Please tally the lines of the listing that hold the string "Скачать", and reply with that total only.

### MATERIAL FOR THIS EXERCISE
**********

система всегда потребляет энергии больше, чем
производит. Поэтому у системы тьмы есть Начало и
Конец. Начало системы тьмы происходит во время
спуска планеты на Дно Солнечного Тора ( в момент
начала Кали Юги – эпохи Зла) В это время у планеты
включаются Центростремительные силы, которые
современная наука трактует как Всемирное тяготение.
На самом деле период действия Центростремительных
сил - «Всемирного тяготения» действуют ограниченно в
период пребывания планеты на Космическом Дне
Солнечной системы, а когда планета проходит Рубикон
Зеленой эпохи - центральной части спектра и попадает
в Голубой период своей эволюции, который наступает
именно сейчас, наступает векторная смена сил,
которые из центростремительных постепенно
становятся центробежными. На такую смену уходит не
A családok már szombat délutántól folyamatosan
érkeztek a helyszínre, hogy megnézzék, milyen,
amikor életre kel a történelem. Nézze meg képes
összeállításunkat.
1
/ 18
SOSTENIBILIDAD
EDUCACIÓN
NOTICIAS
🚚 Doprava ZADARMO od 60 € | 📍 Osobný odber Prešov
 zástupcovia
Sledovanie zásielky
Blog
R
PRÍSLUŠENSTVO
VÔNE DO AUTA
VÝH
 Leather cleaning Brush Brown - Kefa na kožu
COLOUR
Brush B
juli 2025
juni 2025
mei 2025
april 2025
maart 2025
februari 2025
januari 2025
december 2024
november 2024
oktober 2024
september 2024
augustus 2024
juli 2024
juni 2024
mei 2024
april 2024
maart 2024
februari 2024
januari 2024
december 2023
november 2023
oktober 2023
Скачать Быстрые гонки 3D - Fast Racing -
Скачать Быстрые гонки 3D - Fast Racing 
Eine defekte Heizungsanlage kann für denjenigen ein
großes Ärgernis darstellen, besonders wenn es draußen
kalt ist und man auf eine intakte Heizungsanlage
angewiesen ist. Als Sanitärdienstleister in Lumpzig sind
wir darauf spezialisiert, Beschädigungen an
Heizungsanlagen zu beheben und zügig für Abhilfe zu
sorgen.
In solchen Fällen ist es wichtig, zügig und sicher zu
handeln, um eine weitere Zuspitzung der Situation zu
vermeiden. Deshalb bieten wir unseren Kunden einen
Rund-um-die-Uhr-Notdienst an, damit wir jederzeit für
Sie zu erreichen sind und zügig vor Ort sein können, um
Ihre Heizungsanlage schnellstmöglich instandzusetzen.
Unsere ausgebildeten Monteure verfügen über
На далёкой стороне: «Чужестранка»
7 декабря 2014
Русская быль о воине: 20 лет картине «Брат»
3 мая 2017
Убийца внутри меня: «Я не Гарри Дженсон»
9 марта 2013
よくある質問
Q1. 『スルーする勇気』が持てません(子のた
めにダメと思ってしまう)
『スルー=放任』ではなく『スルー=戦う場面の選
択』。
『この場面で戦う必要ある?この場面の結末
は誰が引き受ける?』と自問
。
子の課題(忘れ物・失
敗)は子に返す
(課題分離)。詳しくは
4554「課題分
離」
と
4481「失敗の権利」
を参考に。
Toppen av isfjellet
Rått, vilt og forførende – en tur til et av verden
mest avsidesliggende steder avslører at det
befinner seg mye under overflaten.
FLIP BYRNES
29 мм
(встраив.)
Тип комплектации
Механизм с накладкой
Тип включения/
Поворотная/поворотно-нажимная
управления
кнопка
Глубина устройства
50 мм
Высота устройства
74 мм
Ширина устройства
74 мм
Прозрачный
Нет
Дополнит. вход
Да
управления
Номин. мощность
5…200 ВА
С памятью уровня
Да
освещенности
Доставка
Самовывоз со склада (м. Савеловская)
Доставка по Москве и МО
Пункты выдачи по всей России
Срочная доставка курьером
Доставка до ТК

**********

### SOLUTION FOR THIS EXERCISE
2